No todos gozaban de su benevolencia. Una vez fui a su guarida a entregarle mi colaboración —a máquina, nada de fax— y llegó un jovenzuelo a proponerle una reseña. Batis se ajustó los lentes, tomó las cuartillas y después de unos segundos se las devolvió. “Éste es un traidor”, le dijo.
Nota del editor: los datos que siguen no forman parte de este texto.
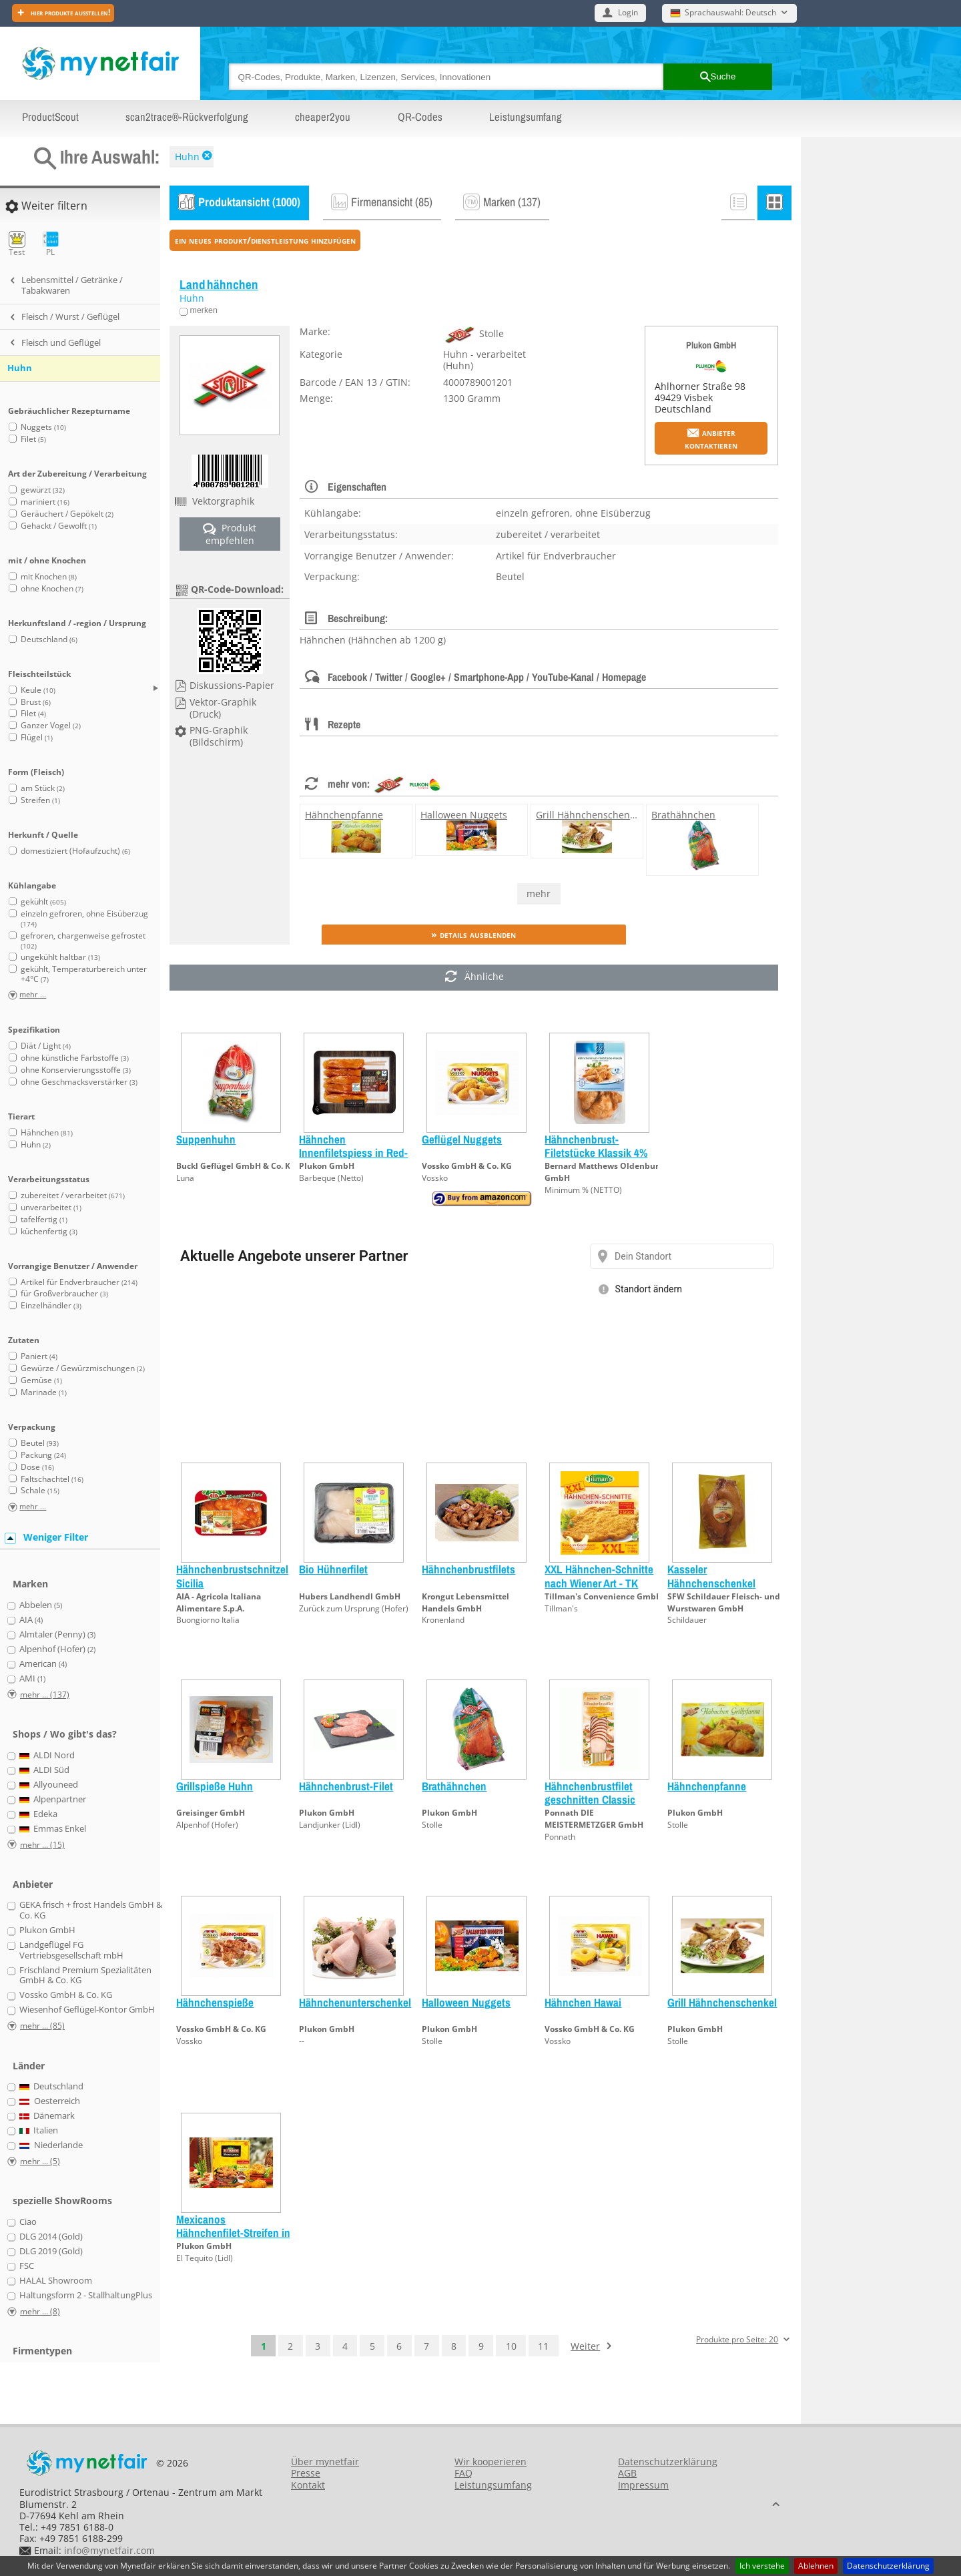 This screenshot has width=961, height=2576. Describe the element at coordinates (32, 995) in the screenshot. I see `mehr ...` at that location.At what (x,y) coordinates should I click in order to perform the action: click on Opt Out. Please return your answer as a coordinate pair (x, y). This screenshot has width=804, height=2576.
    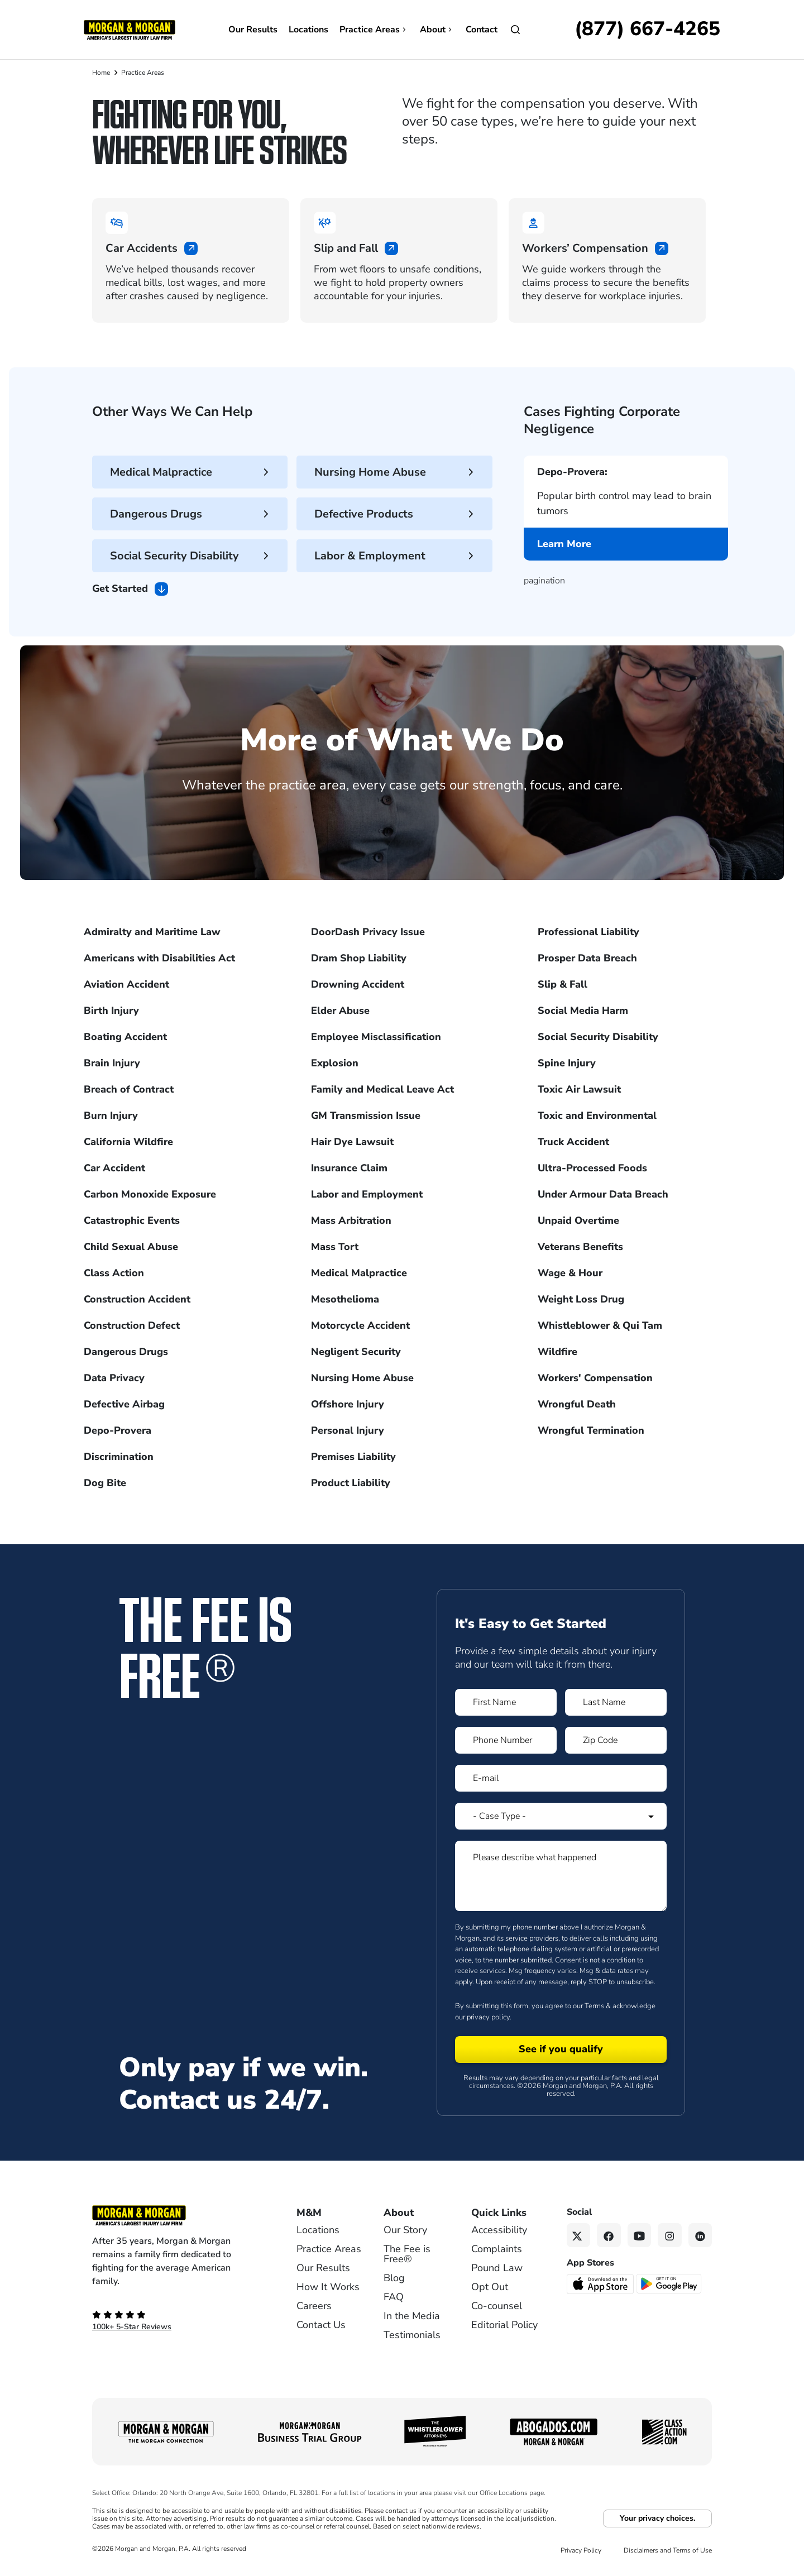
    Looking at the image, I should click on (489, 2287).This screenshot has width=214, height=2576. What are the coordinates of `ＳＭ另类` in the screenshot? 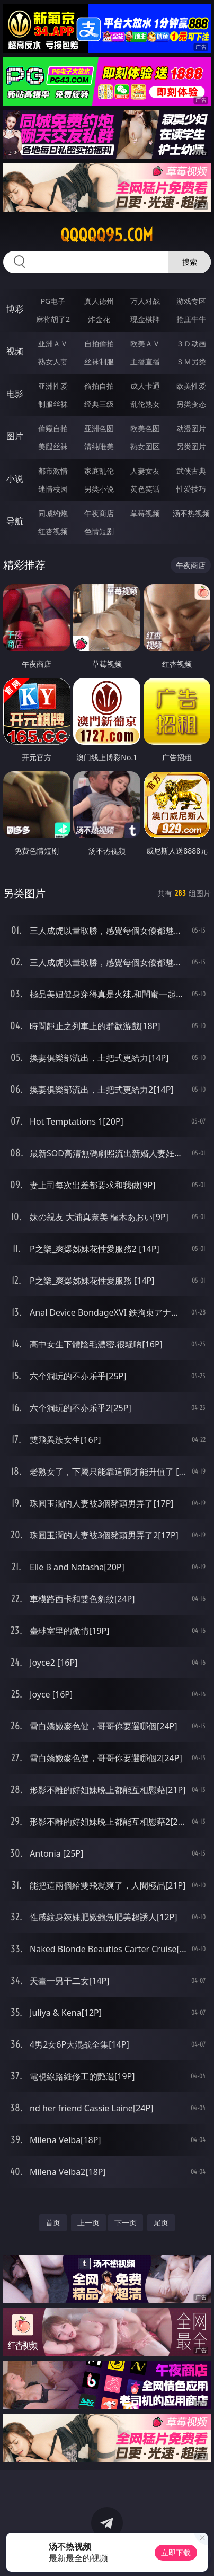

Se trataba de una reseña sobre un libro de Luis González de Alba. “Se fue a La Jornada”, siguió Batis, “llévatela”. El asustado muchacho tomó las hojas y se retiró, humillado, sin entender qué había pasado. “¿Está muy mal el texto?”, me atreví a preguntarle. “Sí”, me contestó, “no sabe poner las comas”. Quise creer eso y no que se trataba de una mezquina venganza contra Luis, que muchos años después sería uno de mis grandes amigos.

 

Era un placer regocijante reunirnos con él y con la risueña Patricia González, su mujer —a quien conocí muchos años antes como condiscípula en la preparatoria 6— y escucharle mil y una anécdotas de la vida literaria de las últimas décadas. Viñetas que hilaba con gracia una tras otra.

 

Fue un editor malicioso que disfrutaba su oficio y que leía con fruición a sus colaboradores, sobre todo cuando nos destazábamos. El sábado fue su obra maestra. Hombres de su estirpe quedan ya muy pocos.

 

Qué solos nos quedamos los vivos.

 

FOTO:Huberto Batis presume un ejemplar de su colección de la revista Vea, que en 1952 fue acusada de ser difusora de la criminalidad, la degeneración moral y el vicio./ Archivo personal Huberto Batis.